Data records ::

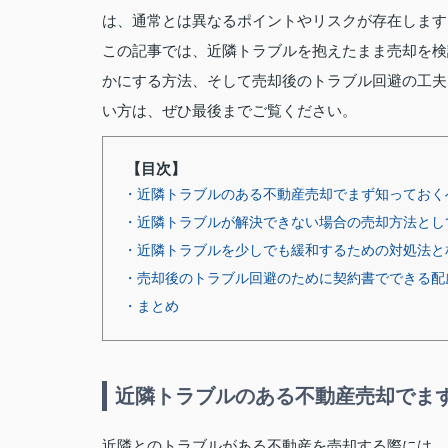
は、通常とは異なるポイントやリスクが存在します
この記事では、近隣トラブルを抱えたまま売却を検
かにする方法、そして売却後のトラブル回避の工夫
い方は、ぜひ最後までご覧ください。
【目次】
・近隣トラブルのある不動産売却でまず知っておく
・近隣トラブルが解決できない場合の売却方法とし
・近隣トラブルを少しでも緩和するための対処法と
・売却後のトラブル回避のために契約書でできる配
・まとめ
近隣トラブルのある不動産売却でま
近隣とのトラブルがある不動産を売却する際には、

Exercise aim :: Set down the complete material exactly, but do not include the images.

Exercise response ::
は、通常とは異なるポイントやリスクが存在します
この記事では、近隣トラブルを抱えたまま売却を検
かにする方法、そして売却後のトラブル回避の工夫
い方は、ぜひ最後までご覧ください。
【目次】
・近隣トラブルのある不動産売却でまず知っておく
・近隣トラブルが解決できない場合の売却方法とし
・近隣トラブルを少しでも緩和するための対処法と
・売却後のトラブル回避のために契約書でできる配
・まとめ
近隣トラブルのある不動産売却でま
近隣とのトラブルがある不動産を売却する際には、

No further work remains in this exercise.